* _Exercise aim_
Apart from the images, every record below must be given again without alteration.
START Given records
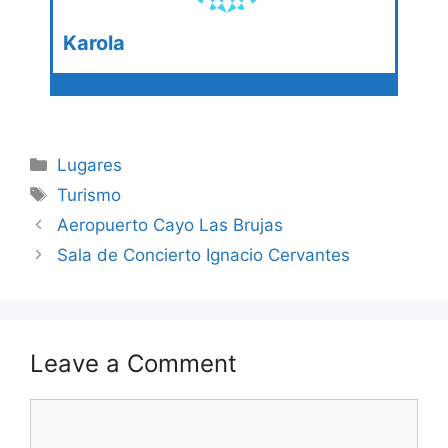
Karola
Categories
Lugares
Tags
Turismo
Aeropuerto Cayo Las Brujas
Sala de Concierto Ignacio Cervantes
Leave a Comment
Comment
END Given records
* _Task output_
Karola
Categories
Lugares
Tags
Turismo
Aeropuerto Cayo Las Brujas
Sala de Concierto Ignacio Cervantes
Leave a Comment
Comment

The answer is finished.